Sean Gallagher, a senior threat researcher at SophosLabs, commented on the research findings. He stated that the threat posed by the SEO poisoning attack is unique because a large amount of the SEO poisoning does not come from individual operators but “downloader-as-a-service” operations.
He added that the SEO poisoning attack used to be a very common attack that is easily detected and subdued. But the technique has not been very common in recent times because it does not work well on targeted attacks. Most of the common poisoning attacks usually come along paid malware distribution services. Gallagher noted that these attacks usually come in the form of crypto-fraud malware operations or as a persuasive part of information-stealing malware.
The Malware Operators Used Three SEO Manipulation Methods
It is not common to see a malware operator creating their SEO poisoning infrastructure, which is exactly what has happened with the latest attack, Gallagher added.

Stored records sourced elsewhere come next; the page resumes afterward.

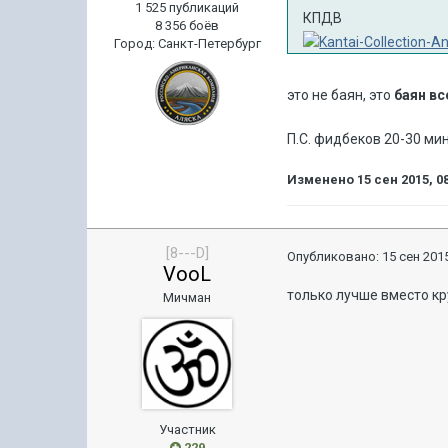
1 525 публикаций
КПДВ
8 356 боёв
Город
:
Санкт-Петербург
это не баян, это
баян вс
П.С. фидбеков 20-30 ми
Изменено
15 сен 2015, 0
[8---D]
Опубликовано:
15 сен 2015
VooL
только лучше вместо кр
Мичман
Участник
229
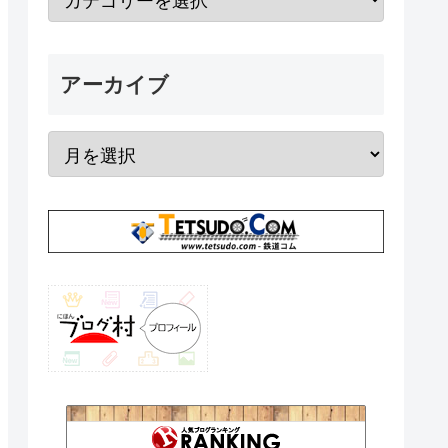
アーカイブ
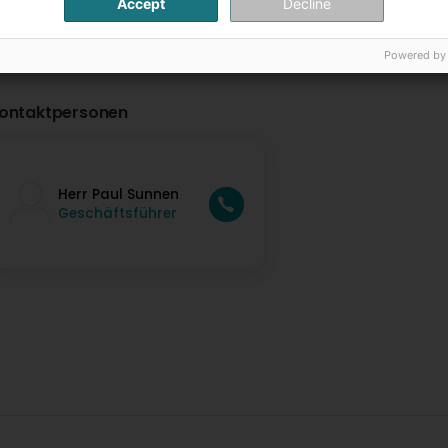
Accept
Decline
Powered by
ontaktpersonen
Herr Paul Sunnen
Geschäftsführer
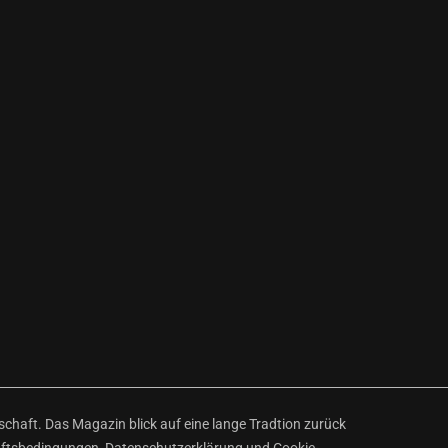
haft. Das Magazin blick auf eine lange Tradtion zurück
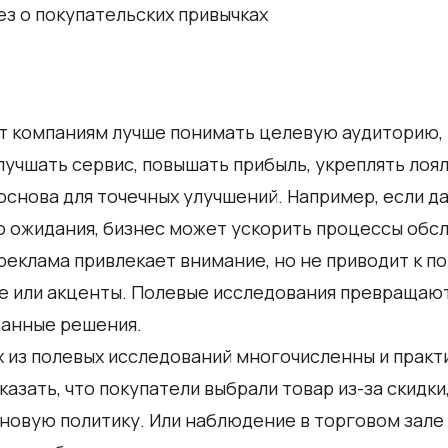
з о покупательских привычках
 компаниям лучше понимать целевую аудиторию, 
лучшать сервис, повышать прибыль, укреплять лоя
 основа для точечных улучшений. Например, если д
о ожидания, бизнес может ускорить процессы обсл
реклама привлекает внимание, но не приводит к по
е или акценты. Полевые исследования превращают
ванные решения.
из полевых исследований многочисленны и практи
азать, что покупатели выбрали товар из-за скидки,
овую политику. Или наблюдение в торговом зале в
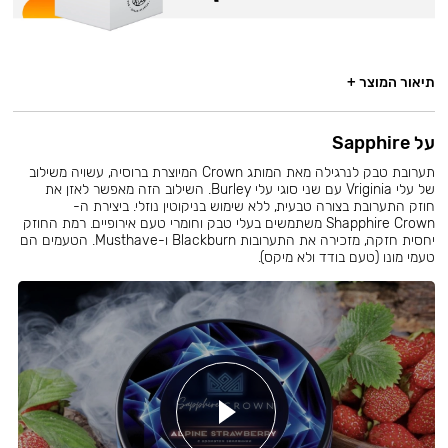
תיאור המוצר +
על Sapphire
תערובת טבק לנרגילה מאת המותג Crown המיוצרת ברוסיה, עשויה משילוב
של עלי Vriginia עם שני סוגי עלי Burley. השילוב הזה מאפשר לאזן את
חוזק התערובת בצורה טבעית, ללא שימוש בניקוטין נוזלי. ביצירת ה-
Shapphire Crown משתמשים בעלי טבק וחומרי טעם אירופיים. רמת החוזק
יחסית חזקה, מזכירה את התערובות Blackburn ו-Musthave. הטעמים הם
טעמי מונו (טעם בודד ולא מיקס).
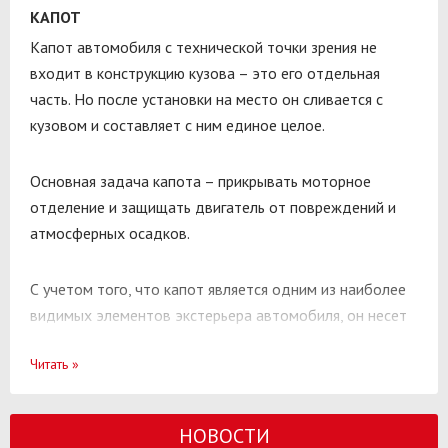
КАПОТ
Капот автомобиля с технической точки зрения не
входит в конструкцию кузова – это его отдельная
часть. Но после установки на место он сливается с
кузовом и составляет с ним единое целое.
Основная задача капота – прикрывать моторное
отделение и защищать двигатель от повреждений и
атмосферных осадков.
С учетом того, что капот является одним из наиболее
видимых элементов экстерьера автомобиля, он несет
также существенную эстетическую нагрузку.
Читать
»
От правильной установки и регулировки капота Вашего
автомобиля зависит, насколько качественно он будет
НОВОСТИ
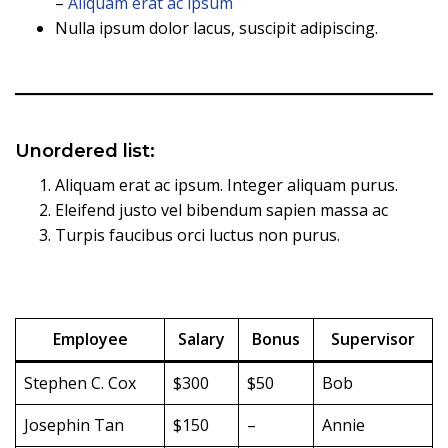
–
Aliquam erat ac ipsum
Nulla ipsum dolor lacus, suscipit adipiscing.
Unordered list:
Aliquam erat ac ipsum. Integer aliquam purus.
Eleifend justo vel bibendum sapien massa ac
Turpis faucibus orci luctus non purus.
Employee
Salary
Bonus
Supervisor
Stephen C. Cox
$300
$50
Bob
Josephin Tan
$150
–
Annie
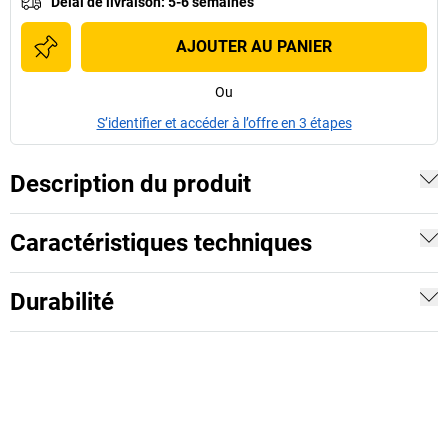
Délai de livraison
:
5-6 semaines
AJOUTER AU PANIER
Ou
S’identifier et accéder à l’offre en 3 étapes
Description du produit
Caractéristiques techniques
Durabilité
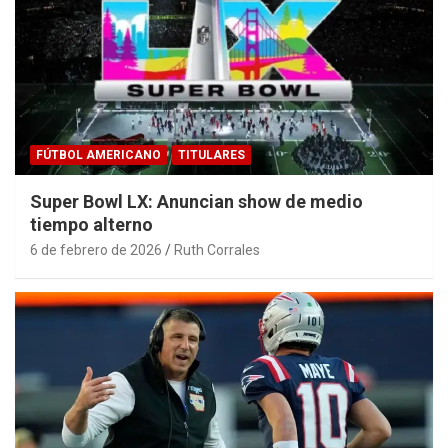
FÚTBOL AMERICANO
TITULARES
Super Bowl LX: Anuncian show de medio
tiempo alterno
6 de febrero de 2026
Ruth Corrales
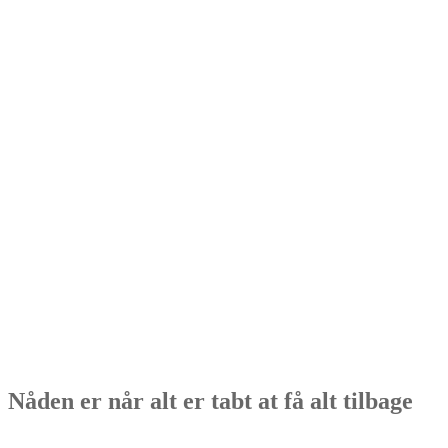
Nåden er når alt er tabt at få alt tilbage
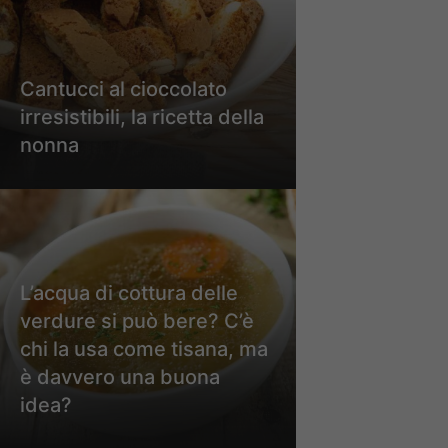
Cantucci al cioccolato
irresistibili, la ricetta della
nonna
L’acqua di cottura delle
verdure si può bere? C’è
chi la usa come tisana, ma
è davvero una buona
idea?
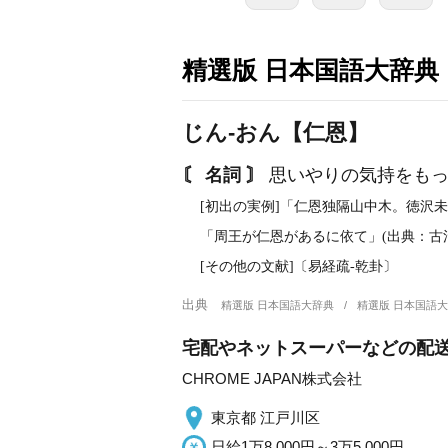
精選版 日本国語大辞典
じん‐おん【仁恩】
〘 名詞 〙
思いやりの気持をもっ
[初出の実例]「仁恩独隔山中木。徳沢未
「周王が仁恩があるに依て」(出典：古
[その他の文献]〔易経疏‐乾卦〕
出典
精選版 日本国語大辞典
精選版 日本国語
宅配やネットスーパーなどの配
CHROME JAPAN株式会社
東京都 江戸川区
日給1万8,000円～3万5,000円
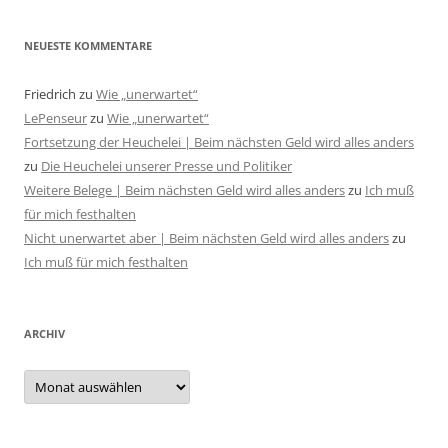
NEUESTE KOMMENTARE
Friedrich
zu
Wie „unerwartet“
LePenseur
zu
Wie „unerwartet“
Fortsetzung der Heuchelei | Beim nächsten Geld wird alles anders
zu
Die Heuchelei unserer Presse und Politiker
Weitere Belege | Beim nächsten Geld wird alles anders
zu
Ich muß
für mich festhalten
Nicht unerwartet aber | Beim nächsten Geld wird alles anders
zu
Ich muß für mich festhalten
ARCHIV
Archiv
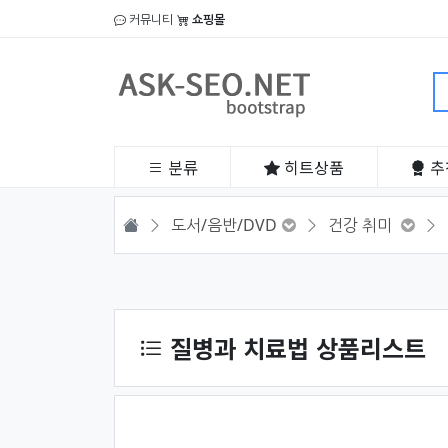
커뮤니티
쇼핑몰
분류
히트
상품
추
HOME
도서/음반/DVD
건강 취미
상품 정렬
질병과 치료법 상품리스트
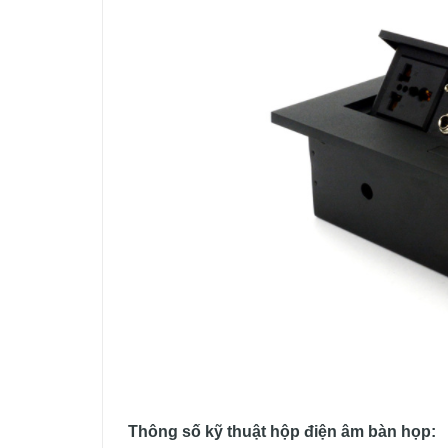
Thông số kỹ thuật hộp điện âm bàn họp:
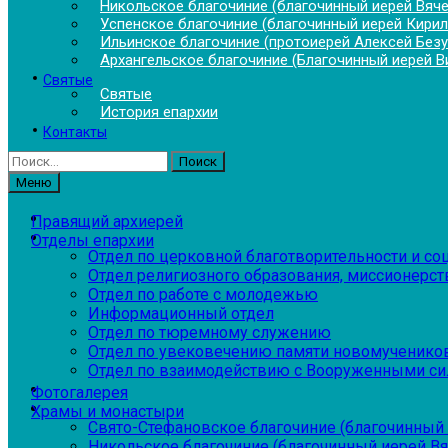
Никольское благочиние (благочинный иерей Вяч
Успенское благочиние (благочинный иерей Кирил
Ильинское благочиние (протоиерей Алексей Без
Архангельское благочиние (Благочинный иерей В
Святые
Святые
История епархии
Контакты
Найти:
Меню
Правящий архиерей
Отделы епархии
Отдел по церковной благотворительности и с
Отдел религиозного образования, миссионерств
Отдел по работе с молодежью
Информационный отдел
Отдел по тюремному служению
Отдел по увековечению памяти новомученико
Отдел по взаимодействию с Вооруженными си
Фотогалерея
Храмы и монастыри
Свято-Стефановское благочиние (благочинный 
Никольское благочиние (благочинный иерей В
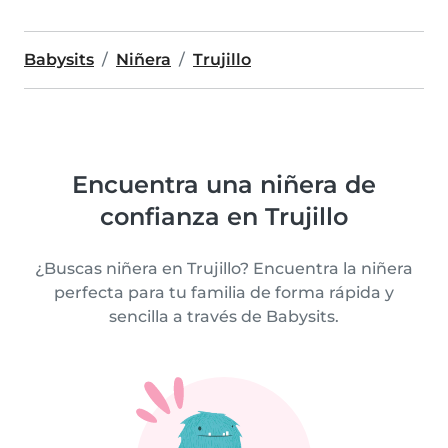
Babysits
Niñera
Trujillo
Encuentra una niñera de
confianza en Trujillo
¿Buscas niñera en Trujillo? Encuentra la niñera
perfecta para tu familia de forma rápida y
sencilla a través de Babysits.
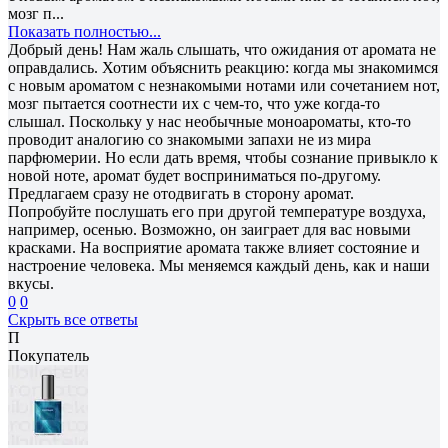
мозг п...
Показать полностью...
Добрый день! Нам жаль слышать, что ожидания от аромата не
оправдались. Хотим объяснить реакцию: когда мы знакомимся
с новым ароматом с незнакомыми нотами или сочетанием нот,
мозг пытается соотнести их с чем-то, что уже когда-то
слышал. Поскольку у нас необычные моноароматы, кто-то
проводит аналогию со знакомыми запахи не из мира
парфюмерии. Но если дать время, чтобы сознание привыкло к
новой ноте, аромат будет восприниматься по-другому.
Предлагаем сразу не отодвигать в сторону аромат.
Попробуйте послушать его при другой температуре воздуха,
например, осенью. Возможно, он заиграет для вас новыми
красками. На восприятие аромата также влияет состояние и
настроение человека. Мы меняемся каждый день, как и наши
вкусы.
0
0
Скрыть все ответы
П
Покупатель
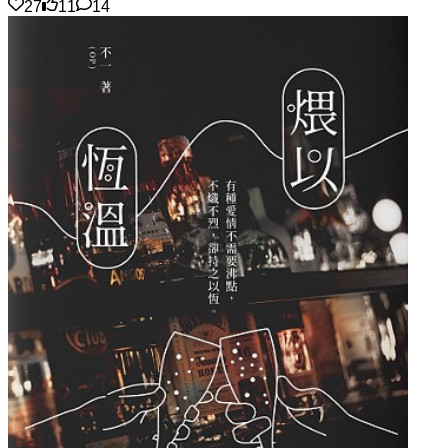
27
11
14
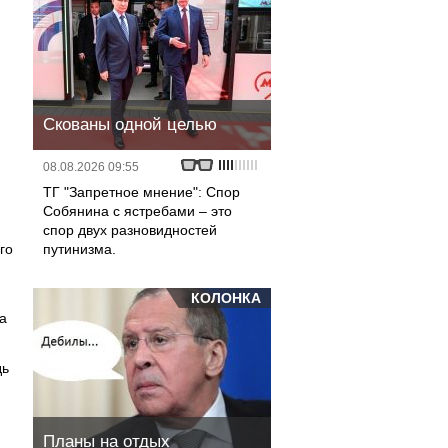
Скованы одной целью
08.08.2026 09:55
ТГ "Запретное мнение": Спор
Собянина с ястребами – это
спор двух разновидностей
го
путинизма.
КОЛОНКА
да
дь
Планы на отдых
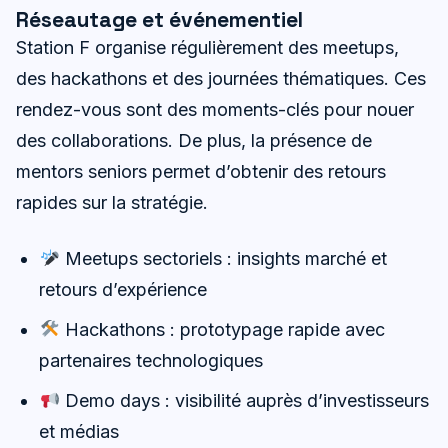
Réseautage et événementiel
Station F organise régulièrement des meetups,
des hackathons et des journées thématiques. Ces
rendez-vous sont des moments-clés pour nouer
des collaborations. De plus, la présence de
mentors seniors permet d’obtenir des retours
rapides sur la stratégie.
Meetups sectoriels : insights marché et
retours d’expérience
Hackathons : prototypage rapide avec
partenaires technologiques
Demo days : visibilité auprès d’investisseurs
et médias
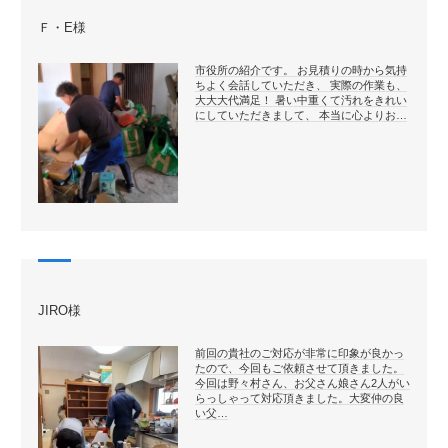
Ｆ・E様
市役所の紹介です。 お見積りの時から気持
ちよく会話していただき、 実際の作業も、
大大大代満足！ 暑い中重くて汚れをきれい
にしていただきまして、 本当に心よりお…
JIRO様
前回の貴社のご対応が非常に印象が良かっ
たので、今回もご依頼させて頂きました。
今回は野々村さん、お父さん娘さん2人がい
らっしゃって対応頂きました。大変仲の良
い父…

The report also revealed that the malware operator used three SEO manipulation methods to deliver SolarMarker. In the first method, they set up Google Groups with about 600 fake posts and named them after different search items to get top ranking. The comments on the post contain PDF links that redirect to the malicious .msi installs.
The SolarMarker threat actors created a malware-infested PDF file in the second method. These files have SEO inscriptions that appear in search results, which redirects to a Windows installer. In the third method, the hackers used misleading WordPress sites that contain HTML code.
“The HTML source for these malicious pages contains link collections for other search terms,” the report noted. These malicious pages are linked to other malware-infested pages on the same infiltrated server.
Some of the search items the SolarMarker malware exploited include “handbook,” “application,” “worksheet,” and “university.”
The SolarMarker Threat Is Still Present
According to the report, the SEO poisoning was very effective such that all three listed methods had links for the search terms within the top 10 Google search results.
Sophos said the SolarMarker malware was first discovered in October last year. The research firm stated that the threats from the attack are still visible even though the campaign seems to have ceased.
The last download site the operators of the campaign used has been shut down, but the previous deployments are still active. The researchers revealed that there has been a reduction in the number of attacks since November last year, but the malware has not disappeared. This means that threat actors could resume a new campaign using a new infrastructure in a matter of time.
Reducing The Malicious SEO Poisoning
Gallagher responded in the affirmative when asked whether there is anything search engine operators can do to reduce the spread of the malware. He advised that search engine operators such as Google can tweak algorithms to target fraudulent sites. They can do this by targeting link farms of unrelated search terms on a page and then flagging as spam or demoting its page rank. They can also link deeper when indexing to find file downloads that are not related.